Vincitore di “Un Certain Regard” a Cannes, una testimonianza felice del cinema brasiliano nonostante le difficoltà del paese nell’era Bolsonaro. Come ninfe – Euridice della mitologia greca – due sorelle si trovano su un abisso, quello geografico delle alture di Rio de Janeiro, ma a un livello metaforico rappresenta anche il destino che le attende. Eurídice e Guida guardano l’orizzonte. Guida si appresta ad andar via. Eurídice la segue, si guarda attorno, urla il nome della sorella. Con titoli di testa (e di coda) dai caratteri tribali di un rosso acceso tra le fronde di una natura ammaliante, inizia La Vita invisibile di Eurídice Gusmão, adattamento del romanzo di Martha Batalha. Una visione onirica di quel che sta per accadere: una separazione di due donne che si affacciano alla vita adulta negli anni cinquanta.

Eurídice e Guida sono diverse ma fortemente unite nella complicità e nell’affetto. La prima è una pianista dotata che sposa l’uomo suggerito dalla famiglia, è l’archetipo di una donna ligia al dovere, timorata della figura patriarcale. La seconda si innamora e fugge con un marinaio greco, è ribelle e in contrasto continuo con l’autorità. Entrambe vivranno in attesa di potersi rivedere, fuorviate sulla vita dell’altra dal padre. Guida ed Eurídice potrebbero essere le due esistenze di un unico personaggio scisso da un gesto di rottura (quello di Guida) che ha prodotto una deviazione nello spazio e nel tempo, una doppia vita e un duplice racconto di formazione, drammatico e epistolare, visto le numerose lettere che non arriveranno mai a destinazione. Ogni donna, soprattutto nel passato – ma anche oggi – ha una vita invisibile, quella che avrebbe desiderato vivere.

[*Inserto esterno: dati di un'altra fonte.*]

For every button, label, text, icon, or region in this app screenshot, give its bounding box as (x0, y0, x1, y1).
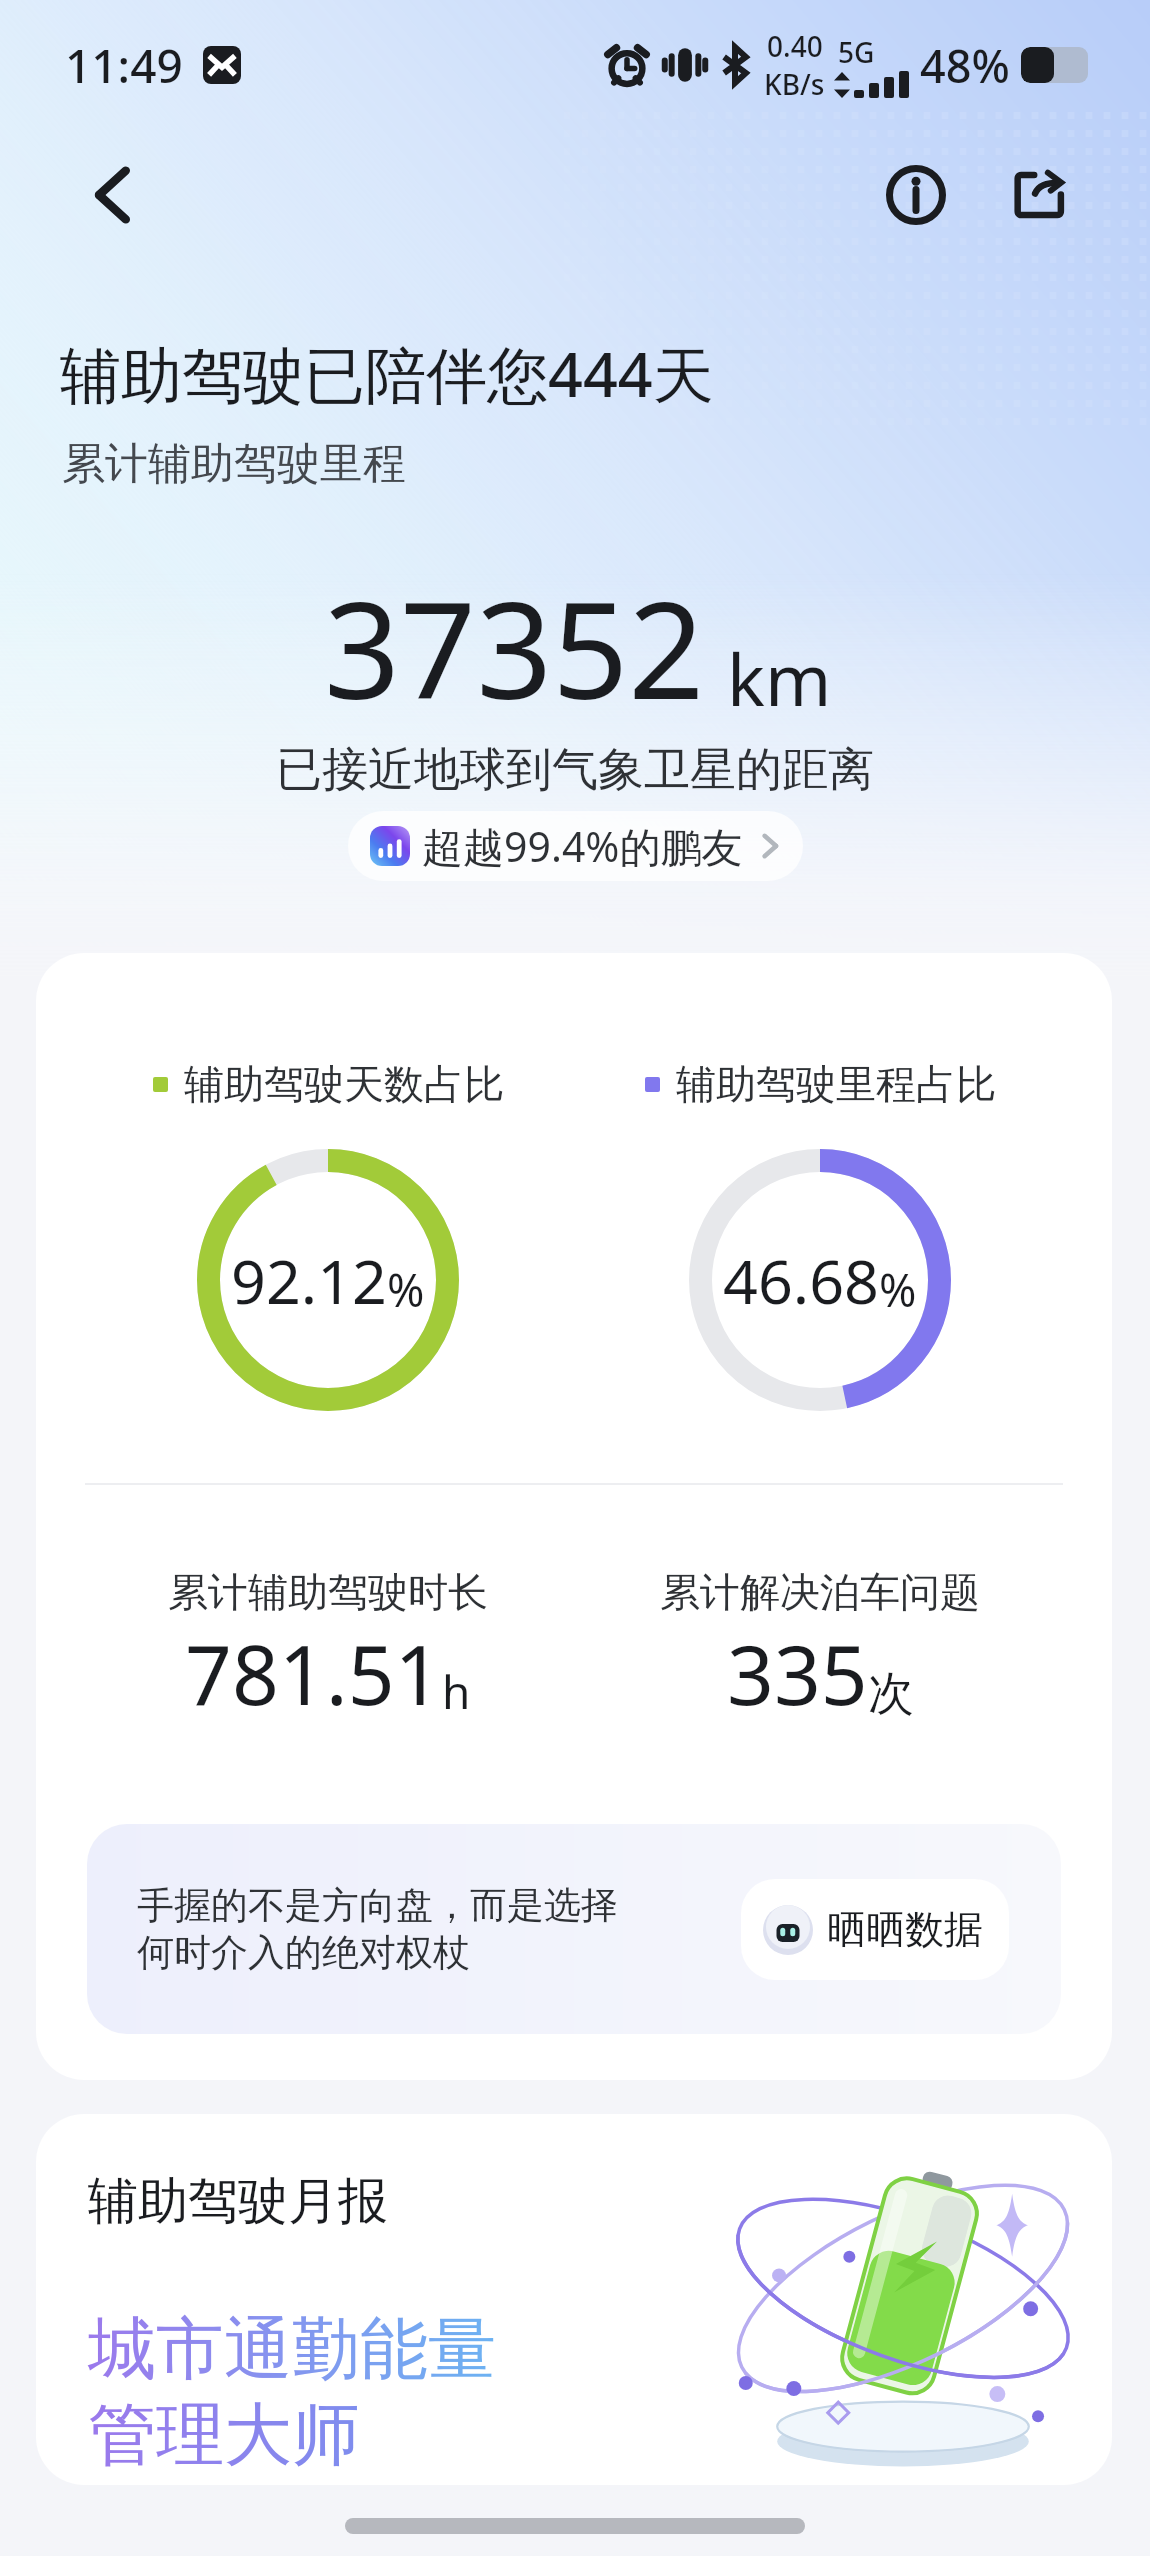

Con inquadrature a piano medio nei momenti intimi, senza dar mai profondità all’ambiente e concentrandosi principalmente nel delineare ora i volti, ora i corpi in scena, Aïnouz dà così profondità allo stato psicologico dei personaggi. Le scelte cromatiche “a pastello” contrastano ambienti castranti, privi di vita. Girato con luci fredde, un abbondante uso di colori avvolgenti, come un sangue rappreso a cui il gelo circostante impedisce di sciogliersi e una fotografia delicata dal sapore di un cinema dei tempi che furono, La vita invisibile di Eurídice Gusmão è un racconto magistrale sulla condizione femminile grazie a due protagoniste dai volti originali ed esordienti: Carol Duarte e Julia Stockler. Una storia mitica, che si ripete, e dove le regole del “quieto” vivere sociale determinano da un lato l’infelicità di chi le trasgredisce, dall’altro anche quella di chi invece vi si adegua senza avere però in cambio nulla. Un film che affida al reciproco supporto tra donne l’ultima speranza per poter condurre un’esistenza di libertà e di autodeterminazione, perché la sorellanza, che ci sia o meno una relazione di consanguineità, supporta.